The decision endorses a recommendation made to the White House last month by the National Highway Traffic Safety Administration. The requirement, covering sport-utility vehicles, minivans and pickup trucks, will begin with the 2005 model year and increase the average standard for such trucks to 22.2 miles per gallon in the 2007 model year. Democrats and environmentalists criticized the increase as too small, while Transportation Secretary Norman Y. Mineta, who oversees NHTSA, said it will save 2.5 billion gallons of gasoline.
The standards, known as corporate average fuel economy or CAFE, have not been raised since 1996. The average standard for other passenger cars is 27.5 miles per gallon across a manufacturer's product line. The change will take effect after a 60-day comment period.
Sen. John F. Kerry (Mass.), an aspiring Democratic presidential candidate, yesterday called the administration's decision "an insult" and "a sham" and said it would save "less than 3 percent of the oil we already import from Iraq." Kerry and Sen. John McCain (R-Ariz.) had proposed increasing overall standards to 35 mpg by 2015, but the legislation was opposed by the Bush administration and defeated.
"Automakers have the technology to do much more than the administration's proposal asks, and much stronger action is urgently needed," said Kevin Mills, director of Environmental Defense's Pollution Prevention Alliance.

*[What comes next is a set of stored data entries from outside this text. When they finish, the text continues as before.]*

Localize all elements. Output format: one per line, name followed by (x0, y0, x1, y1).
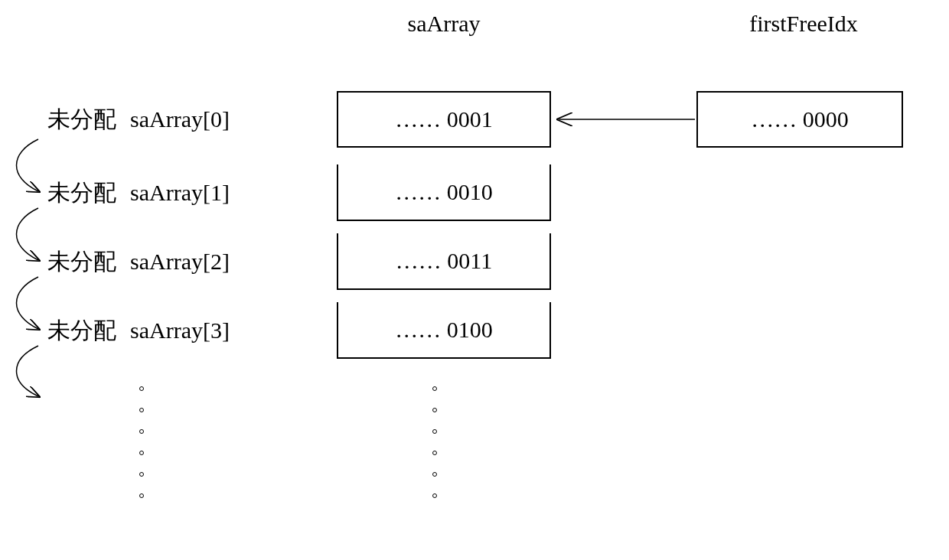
saarray-cell-1: …… 0010 (337, 164, 551, 221)
link-arrow-2-3 (17, 277, 39, 329)
row-2-status: 未分配 (47, 246, 116, 278)
dot-icon (432, 451, 437, 455)
firstfreeidx-header: firstFreeIdx (719, 11, 888, 37)
row-2-left: 未分配 saArray[2] (47, 233, 230, 290)
saarray-cell-2: …… 0011 (337, 233, 551, 290)
dot-icon (139, 451, 144, 455)
dot-icon (432, 493, 437, 498)
dot-icon (139, 472, 144, 477)
link-arrow-3-next (17, 346, 39, 396)
link-arrow-1-2 (17, 208, 39, 260)
dot-icon (432, 386, 437, 391)
firstfreeidx-value: …… 0000 (751, 106, 849, 132)
dot-icon (139, 493, 144, 498)
row-3-label: saArray[3] (130, 317, 230, 343)
saarray-cell-2-value: …… 0011 (396, 248, 492, 274)
firstfreeidx-box: …… 0000 (696, 91, 903, 148)
dot-icon (139, 429, 144, 434)
row-1-left: 未分配 saArray[1] (47, 164, 230, 221)
saarray-cell-0-value: …… 0001 (395, 106, 493, 132)
dot-icon (139, 386, 144, 391)
dot-icon (432, 408, 437, 412)
link-arrow-0-1 (17, 139, 39, 191)
dot-icon (432, 429, 437, 434)
row-0-label: saArray[0] (130, 106, 230, 132)
saarray-cell-1-value: …… 0010 (395, 179, 493, 205)
saarray-continuation-dots (432, 386, 437, 498)
row-1-status: 未分配 (47, 177, 116, 209)
saarray-cell-0: …… 0001 (337, 91, 551, 148)
row-0-status: 未分配 (47, 104, 116, 135)
dot-icon (432, 472, 437, 477)
row-0-left: 未分配 saArray[0] (47, 91, 230, 148)
saarray-cell-3-value: …… 0100 (395, 317, 493, 343)
row-1-label: saArray[1] (130, 180, 230, 206)
row-3-status: 未分配 (47, 315, 116, 347)
saarray-header: saArray (367, 11, 520, 37)
left-continuation-dots (139, 386, 144, 498)
dot-icon (139, 408, 144, 412)
saarray-cell-3: …… 0100 (337, 302, 551, 359)
row-3-left: 未分配 saArray[3] (47, 302, 230, 359)
row-2-label: saArray[2] (130, 249, 230, 275)
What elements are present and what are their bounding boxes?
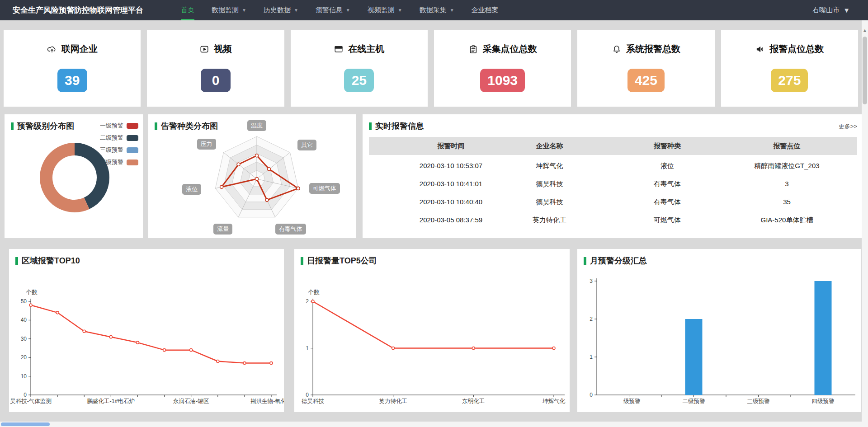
nav-item-label: 数据监测	[212, 6, 239, 14]
stat-cards-row: 联网企业39视频0在线主机25采集点位总数1093系统报警总数425报警点位总数…	[4, 30, 858, 107]
alarm-cell: 坤辉气化	[536, 157, 563, 175]
svg-text:三级预警: 三级预警	[747, 398, 770, 404]
svg-text:永润石油-罐区: 永润石油-罐区	[173, 398, 209, 404]
alarm-col-header: 报警种类	[654, 137, 681, 155]
svg-text:昊科技-气体监测: 昊科技-气体监测	[10, 398, 52, 404]
nav-item-1[interactable]: 数据监测▼	[212, 0, 246, 20]
svg-text:10: 10	[21, 373, 27, 380]
svg-text:0: 0	[590, 392, 593, 398]
host-monitor-icon	[334, 44, 344, 54]
alarm-col-header: 报警点位	[773, 137, 800, 155]
alarm-table-row[interactable]: 2020-03-10 10:53:07坤辉气化液位精醇南罐液位GT_203	[369, 157, 857, 175]
region-top10-line-chart: 01020304050个数昊科技-气体监测鹏盛化工-1#电石炉永润石油-罐区荆洪…	[9, 249, 284, 412]
svg-text:2: 2	[306, 298, 309, 305]
svg-text:0: 0	[24, 392, 27, 398]
radar-axis-label: 温度	[247, 120, 266, 131]
svg-text:1: 1	[306, 345, 309, 352]
alarm-cell: 2020-03-10 10:40:40	[420, 193, 482, 211]
stat-card-value-badge: 39	[57, 69, 87, 92]
stat-card-value-badge: 275	[771, 69, 808, 92]
nav-item-label: 企业档案	[472, 6, 499, 14]
svg-text:东明化工: 东明化工	[462, 398, 485, 404]
svg-text:40: 40	[21, 317, 27, 323]
svg-text:30: 30	[21, 336, 27, 342]
alarm-table-row[interactable]: 2020-03-10 10:41:01德昊科技有毒气体3	[369, 175, 857, 193]
alarm-cell: 2020-03-10 10:53:07	[420, 157, 482, 175]
stat-card-3: 采集点位总数1093	[434, 30, 571, 107]
nav-item-label: 视频监测	[368, 6, 395, 14]
alarm-cell: GIA-520单体贮槽	[761, 211, 813, 229]
chevron-down-icon: ▼	[843, 6, 850, 14]
nav-menu: 首页数据监测▼历史数据▼预警信息▼视频监测▼数据采集▼企业档案	[181, 0, 499, 20]
svg-text:2: 2	[590, 316, 593, 322]
region-selector[interactable]: 石嘴山市 ▼	[812, 0, 850, 20]
chevron-down-icon: ▼	[242, 8, 246, 13]
radar-axis-label: 可燃气体	[309, 183, 340, 194]
svg-text:鹏盛化工-1#电石炉: 鹏盛化工-1#电石炉	[87, 398, 135, 404]
alarm-cell: 德昊科技	[536, 175, 563, 193]
alarm-cell: 德昊科技	[536, 193, 563, 211]
alarm-cell: 2020-03-10 10:41:01	[420, 175, 482, 193]
svg-text:二级预警: 二级预警	[683, 398, 706, 404]
stat-card-value-badge: 1093	[480, 69, 525, 92]
vertical-scrollbar[interactable]: ▲	[862, 20, 868, 427]
horizontal-scrollbar[interactable]	[0, 422, 862, 427]
alarm-table-row[interactable]: 2020-03-10 10:40:40德昊科技有毒气体35	[369, 193, 857, 211]
alarm-col-header: 报警时间	[437, 137, 464, 155]
alarm-cell: 液位	[660, 157, 674, 175]
vertical-scroll-thumb[interactable]	[863, 37, 867, 104]
nav-item-4[interactable]: 视频监测▼	[368, 0, 402, 20]
stat-card-0: 联网企业39	[4, 30, 141, 107]
more-link[interactable]: 更多>>	[839, 122, 857, 131]
nav-item-2[interactable]: 历史数据▼	[264, 0, 298, 20]
stat-card-label: 采集点位总数	[483, 43, 537, 55]
stat-card-2: 在线主机25	[291, 30, 428, 107]
alarm-col-header: 企业名称	[536, 137, 563, 155]
top-navbar: 安全生产风险预警防控物联网管理平台 首页数据监测▼历史数据▼预警信息▼视频监测▼…	[0, 0, 868, 20]
donut-chart	[5, 114, 143, 238]
cloud-link-icon	[47, 44, 57, 54]
svg-text:荆洪生物-氧化反: 荆洪生物-氧化反	[250, 398, 284, 404]
alarm-cell: 有毒气体	[654, 175, 681, 193]
title-marker	[369, 122, 372, 130]
nav-item-label: 预警信息	[316, 6, 343, 14]
chevron-down-icon: ▼	[346, 8, 350, 13]
nav-item-label: 数据采集	[420, 6, 447, 14]
nav-item-3[interactable]: 预警信息▼	[316, 0, 350, 20]
panel-region-top10: 区域报警TOP10 01020304050个数昊科技-气体监测鹏盛化工-1#电石…	[9, 249, 284, 412]
dashboard-root: 安全生产风险预警防控物联网管理平台 首页数据监测▼历史数据▼预警信息▼视频监测▼…	[0, 0, 868, 427]
radar-axis-label: 流量	[213, 224, 232, 235]
stat-card-value-badge: 25	[344, 69, 374, 92]
chevron-down-icon: ▼	[450, 8, 454, 13]
alarm-cell: 可燃气体	[654, 211, 681, 229]
radar-chart	[148, 114, 356, 238]
nav-item-label: 首页	[181, 6, 194, 14]
panel-warning-level-donut: 预警级别分布图 一级预警二级预警三级预警四级预警	[5, 114, 143, 238]
daily-top5-line-chart: 012个数德昊科技英力特化工东明化工坤辉气化	[294, 249, 570, 412]
alarm-cell: 2020-03-05 08:37:59	[420, 211, 482, 229]
svg-text:0: 0	[306, 392, 309, 398]
svg-text:四级预警: 四级预警	[812, 398, 835, 404]
region-label: 石嘴山市	[812, 6, 840, 14]
nav-item-0[interactable]: 首页	[181, 0, 194, 20]
radar-axis-label: 压力	[197, 139, 216, 150]
stat-card-label: 视频	[214, 43, 232, 55]
panel-title: 实时报警信息	[369, 121, 424, 131]
radar-axis-label: 其它	[297, 140, 316, 150]
panel-realtime-alarms: 实时报警信息 更多>> 报警时间企业名称报警种类报警点位 2020-03-10 …	[363, 114, 863, 238]
alarm-cell: 有毒气体	[654, 193, 681, 211]
bell-icon	[612, 44, 622, 54]
horizontal-scroll-thumb[interactable]	[1, 422, 50, 426]
nav-item-6[interactable]: 企业档案	[472, 0, 499, 20]
nav-item-5[interactable]: 数据采集▼	[420, 0, 454, 20]
alarm-cell: 35	[783, 193, 791, 211]
alarm-table-row[interactable]: 2020-03-05 08:37:59英力特化工可燃气体GIA-520单体贮槽	[369, 211, 857, 229]
alarm-table-header: 报警时间企业名称报警种类报警点位	[369, 137, 857, 155]
stat-card-label: 报警点位总数	[769, 43, 824, 55]
chevron-down-icon: ▼	[294, 8, 298, 13]
panel-daily-top5: 日报警量TOP5公司 012个数德昊科技英力特化工东明化工坤辉气化	[294, 249, 570, 412]
scroll-up-icon[interactable]: ▲	[862, 28, 868, 33]
svg-text:个数: 个数	[26, 289, 38, 296]
svg-text:个数: 个数	[308, 289, 320, 296]
video-icon	[199, 44, 209, 54]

Congress established the CAFE targets for cars and trucks in 1975 in response to the Arab oil embargo. But the auto industry has increasingly resisted the CAFE system because of consumer demand for larger, more powerful vehicles that generate huge profits for the industry.
The Alliance of Automobile Manufacturers said yesterday that "this proposal represents a significant challenge." The group warned that fuel-efficient vehicles "do not always meet consumer demand."

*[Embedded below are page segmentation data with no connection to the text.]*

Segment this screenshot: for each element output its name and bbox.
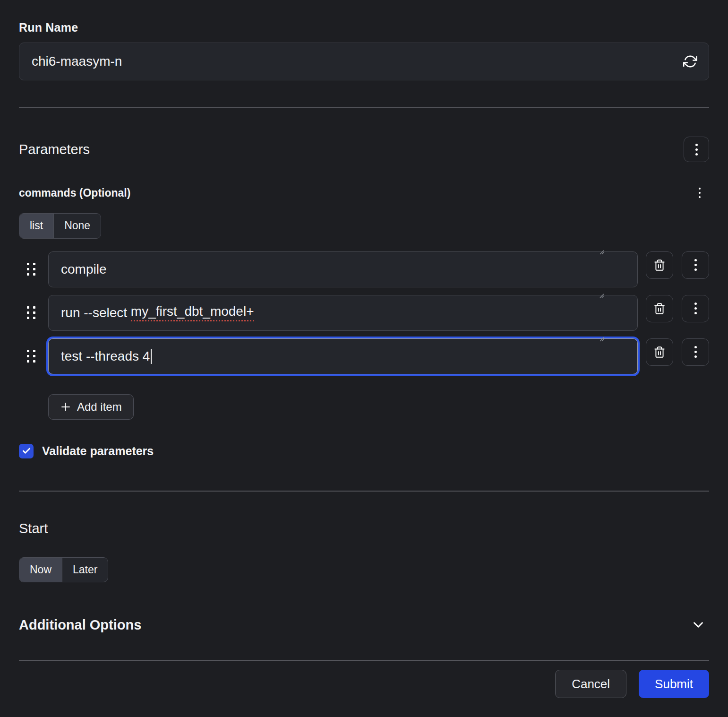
expand-additional-options-button[interactable] xyxy=(687,617,709,633)
run-name-label: Run Name xyxy=(19,21,709,35)
plus-icon xyxy=(60,401,71,413)
drag-handle[interactable] xyxy=(19,306,48,320)
row-actions xyxy=(646,295,709,322)
type-option-list[interactable]: list xyxy=(19,214,53,238)
misspelled-text: my_first_dbt_model+ xyxy=(131,304,254,321)
run-name-input[interactable] xyxy=(19,43,709,80)
validate-parameters-row: Validate parameters xyxy=(19,444,709,458)
parameters-menu-button[interactable] xyxy=(684,137,709,162)
cancel-button[interactable]: Cancel xyxy=(555,670,626,698)
add-item-label: Add item xyxy=(77,400,122,414)
row-actions xyxy=(646,338,709,366)
commands-menu-button[interactable] xyxy=(690,186,709,200)
command-text: compile xyxy=(61,262,106,277)
start-option-now[interactable]: Now xyxy=(19,558,62,582)
item-menu-button[interactable] xyxy=(682,295,709,322)
validate-parameters-checkbox[interactable] xyxy=(19,444,34,458)
grip-icon xyxy=(27,350,35,363)
command-input[interactable]: run --select my_first_dbt_model+ xyxy=(48,295,638,331)
type-option-none[interactable]: None xyxy=(53,214,101,238)
trash-icon xyxy=(653,259,666,271)
command-text: test --threads 4 xyxy=(61,349,150,364)
check-icon xyxy=(22,446,31,456)
kebab-menu-icon xyxy=(694,302,697,314)
command-input-focused[interactable]: test --threads 4 xyxy=(48,338,638,374)
refresh-icon xyxy=(683,54,697,69)
command-row: test --threads 4 xyxy=(19,338,709,374)
validate-parameters-label: Validate parameters xyxy=(42,444,154,458)
commands-list: compile xyxy=(19,251,709,374)
row-actions xyxy=(646,251,709,279)
drag-handle[interactable] xyxy=(19,349,48,363)
drag-handle[interactable] xyxy=(19,262,48,276)
trash-icon xyxy=(653,302,666,315)
additional-options-title: Additional Options xyxy=(19,617,141,633)
trash-icon xyxy=(653,346,666,358)
run-form: Run Name Parameters commands (Optional) xyxy=(0,0,728,698)
text-caret xyxy=(151,349,152,364)
form-footer: Cancel Submit xyxy=(19,670,709,698)
run-name-field xyxy=(19,43,709,80)
kebab-menu-icon xyxy=(699,188,701,198)
add-item-button[interactable]: Add item xyxy=(48,394,134,420)
command-text: run --select xyxy=(61,305,131,320)
resize-handle-icon[interactable] xyxy=(599,306,635,372)
item-menu-button[interactable] xyxy=(682,338,709,366)
start-title: Start xyxy=(19,521,709,536)
kebab-menu-icon xyxy=(695,144,698,155)
regenerate-name-button[interactable] xyxy=(681,52,700,71)
start-option-later[interactable]: Later xyxy=(62,558,108,582)
command-input[interactable]: compile xyxy=(48,251,638,287)
divider xyxy=(19,660,709,661)
grip-icon xyxy=(27,306,35,319)
submit-button[interactable]: Submit xyxy=(639,670,709,698)
kebab-menu-icon xyxy=(694,346,697,358)
start-toggle: Now Later xyxy=(19,557,108,583)
divider xyxy=(19,491,709,492)
additional-options-header[interactable]: Additional Options xyxy=(19,617,709,633)
chevron-down-icon xyxy=(690,617,706,633)
commands-type-toggle: list None xyxy=(19,213,101,239)
kebab-menu-icon xyxy=(694,259,697,271)
commands-field-label: commands (Optional) xyxy=(19,187,130,199)
delete-item-button[interactable] xyxy=(646,338,673,366)
parameters-title: Parameters xyxy=(19,142,90,157)
delete-item-button[interactable] xyxy=(646,251,673,279)
delete-item-button[interactable] xyxy=(646,295,673,322)
divider xyxy=(19,107,709,108)
item-menu-button[interactable] xyxy=(682,251,709,279)
grip-icon xyxy=(27,263,35,276)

Congress has routinely imposed a freeze on CAFE rulemaking. But at the behest of the Bush administration, Congress late last year lifted the freeze, enabling the National Highway Traffic Safety Administration to develop the latest proposal.
A senior administration official said the increase was part of a more comprehensive approach to innovation in transportation technology. Other components of the strategy include research and development, tax incentives and infrastructure planning for a hydrogen-based transportation system.

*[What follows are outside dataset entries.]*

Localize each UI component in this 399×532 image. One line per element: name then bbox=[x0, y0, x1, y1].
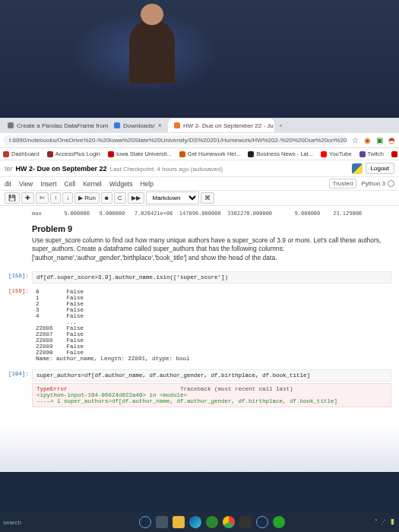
out-prompt: [159]: bbox=[0, 288, 29, 294]
code-input[interactable]: super_authors=df[df.author_name, df.auth… bbox=[32, 369, 391, 382]
star-icon[interactable]: ☆ bbox=[350, 136, 359, 145]
logout-button[interactable]: Logout bbox=[366, 163, 394, 174]
app-icon[interactable] bbox=[273, 516, 285, 528]
menu-widgets[interactable]: Widgets bbox=[109, 180, 133, 188]
bookmark-icon bbox=[248, 151, 254, 157]
traceback-output: TypeError Traceback (most recent call la… bbox=[32, 383, 391, 407]
bookmark-icon bbox=[359, 151, 366, 157]
fade-overlay bbox=[0, 426, 399, 472]
browser-tabbar: Create a Pandas DataFrame from × Downloa… bbox=[0, 118, 399, 133]
notebook-title[interactable]: HW 2- Due on September 22 bbox=[16, 165, 107, 173]
app-icon[interactable] bbox=[239, 516, 252, 528]
wifi-icon[interactable]: ⋰ bbox=[381, 519, 386, 525]
restart-run-all-button[interactable]: ▶▶ bbox=[128, 192, 144, 204]
run-button[interactable]: ▶ Run bbox=[74, 192, 100, 204]
menu-help[interactable]: Help bbox=[140, 180, 153, 188]
edge-icon[interactable] bbox=[189, 516, 201, 528]
bookmark-twitch[interactable]: Twitch bbox=[359, 150, 384, 157]
favicon bbox=[114, 122, 120, 128]
bookmark-icon bbox=[47, 151, 53, 157]
bookmark-isu[interactable]: Iowa State Universit... bbox=[108, 150, 172, 157]
code-input[interactable]: df[df.super_score>3.9].author_name.isin(… bbox=[32, 271, 391, 283]
in-prompt: [104]: bbox=[0, 371, 29, 377]
celltype-dropdown[interactable]: Markdown bbox=[146, 192, 199, 204]
tab-label: Create a Pandas DataFrame from bbox=[17, 122, 108, 129]
tab-label: Downloads/ bbox=[123, 122, 155, 129]
chrome-icon[interactable] bbox=[223, 516, 235, 528]
tab-label: HW 2- Due on September 22 - Ju bbox=[183, 122, 274, 129]
tab-pandas[interactable]: Create a Pandas DataFrame from × bbox=[2, 119, 108, 132]
output-cell-159: [159]: 0 False 1 False 2 False 3 False 4… bbox=[0, 285, 399, 363]
favicon bbox=[8, 122, 14, 128]
save-button[interactable]: 💾 bbox=[5, 192, 20, 204]
code-output: 0 False 1 False 2 False 3 False 4 False … bbox=[32, 287, 391, 362]
cut-cell-button[interactable]: ✄ bbox=[36, 192, 49, 204]
bookmark-homework[interactable]: Get Homework Hel... bbox=[179, 150, 241, 157]
taskbar-search[interactable]: search bbox=[3, 519, 49, 526]
move-up-button[interactable]: ↑ bbox=[50, 192, 61, 204]
python-logo-icon bbox=[352, 163, 363, 174]
in-prompt: [158]: bbox=[0, 273, 29, 279]
extension-icon[interactable]: ◓ bbox=[387, 136, 396, 145]
bookmark-icon bbox=[3, 151, 9, 157]
menu-view[interactable]: View bbox=[19, 180, 33, 188]
bookmarks-bar: Dashboard AccessPlus Login Iowa State Un… bbox=[0, 148, 399, 160]
menu-cell[interactable]: Cell bbox=[65, 180, 76, 188]
menu-insert[interactable]: Insert bbox=[40, 180, 56, 188]
browser-window: Create a Pandas DataFrame from × Downloa… bbox=[0, 118, 399, 472]
menubar: dit View Insert Cell Kernel Widgets Help… bbox=[0, 177, 399, 191]
chevron-up-icon[interactable]: ˄ bbox=[375, 519, 378, 525]
bookmark-icon bbox=[321, 151, 327, 157]
notebook-area[interactable]: max 9.000000 9.000000 7.020421e+06 14709… bbox=[0, 206, 399, 472]
restart-button[interactable]: C bbox=[114, 192, 126, 204]
code-cell-158[interactable]: [158]: df[df.super_score>3.9].author_nam… bbox=[0, 270, 399, 285]
stop-button[interactable]: ■ bbox=[101, 192, 112, 204]
jupyter-logo-fragment: ter bbox=[5, 165, 13, 173]
favicon bbox=[174, 122, 180, 128]
new-tab-button[interactable]: + bbox=[274, 122, 287, 129]
markdown-cell-problem9[interactable]: Problem 9 Use super_score column to find… bbox=[0, 221, 399, 270]
close-icon[interactable]: × bbox=[158, 122, 162, 129]
cortana-icon[interactable] bbox=[139, 516, 151, 528]
move-down-button[interactable]: ↓ bbox=[62, 192, 73, 204]
battery-icon[interactable]: 🔋 bbox=[389, 519, 396, 525]
bookmark-icon bbox=[179, 151, 185, 157]
menu-edit[interactable]: dit bbox=[5, 180, 11, 188]
bookmark-icon bbox=[391, 151, 397, 157]
problem-text: Use super_score column to find out how m… bbox=[32, 236, 384, 262]
bookmark-youtube[interactable]: YouTube bbox=[321, 150, 351, 157]
code-cell-104[interactable]: [104]: super_authors=df[df.author_name, … bbox=[0, 368, 399, 409]
tab-jupyter[interactable]: HW 2- Due on September 22 - Ju × bbox=[168, 119, 274, 132]
jupyter-header: ter HW 2- Due on September 22 Last Check… bbox=[0, 160, 399, 177]
bookmark-business[interactable]: Business News - Lat... bbox=[248, 150, 313, 157]
explorer-icon[interactable] bbox=[173, 516, 185, 528]
kernel-status-icon bbox=[388, 180, 394, 187]
address-bar-row: t:8890/notebooks/OneDrive%20-%20Iowa%20S… bbox=[0, 133, 399, 148]
windows-taskbar: search ˄ ⋰ 🔋 bbox=[0, 512, 399, 532]
tab-downloads[interactable]: Downloads/ × bbox=[108, 119, 168, 132]
bookmark-icon bbox=[108, 151, 114, 157]
task-view-icon[interactable] bbox=[156, 516, 168, 528]
describe-output-fragment: max 9.000000 9.000000 7.020421e+06 14709… bbox=[0, 211, 399, 221]
menu-kernel[interactable]: Kernel bbox=[83, 180, 102, 188]
app-icon[interactable] bbox=[206, 516, 218, 528]
address-bar[interactable]: t:8890/notebooks/OneDrive%20-%20Iowa%20S… bbox=[3, 135, 347, 145]
bookmark-isu2[interactable]: Iowa State University bbox=[391, 150, 399, 157]
add-cell-button[interactable]: ✚ bbox=[21, 192, 34, 204]
command-palette-button[interactable]: ⌘ bbox=[201, 192, 214, 204]
checkpoint-text: Last Checkpoint: 4 hours ago (autosaved) bbox=[110, 166, 223, 173]
system-tray[interactable]: ˄ ⋰ 🔋 bbox=[375, 519, 396, 525]
kernel-indicator[interactable]: Python 3 bbox=[361, 180, 394, 187]
background-photo bbox=[0, 0, 399, 118]
problem-heading: Problem 9 bbox=[32, 224, 384, 233]
trusted-badge[interactable]: Trusted bbox=[329, 179, 357, 188]
app-icon[interactable] bbox=[256, 516, 268, 528]
bookmark-accessplus[interactable]: AccessPlus Login bbox=[47, 150, 100, 157]
extension-icon[interactable]: ▣ bbox=[375, 136, 384, 145]
extension-icon[interactable]: ◉ bbox=[363, 136, 372, 145]
bookmark-dashboard[interactable]: Dashboard bbox=[3, 150, 40, 157]
toolbar: 💾 ✚ ✄ ↑ ↓ ▶ Run ■ C ▶▶ Markdown ⌘ bbox=[0, 191, 399, 206]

The official said the administration will also continue to advocate legislative reforms of the CAFE program as outlined in a recent National Academy of Sciences report, especially a market-based, credit trading system coupled with weight- or size-based CAFE standards.
Paul R. Portney, a senior fellow at the Resources for the Future think tank who headed the National Academy of Sciences study, said that while the proposed increase in the mileage standard may seem small to some, it is "an aggressive move" because it will force auto manufacturers and their suppliers to make significant changes in engine designs for the next three model years with little lead time.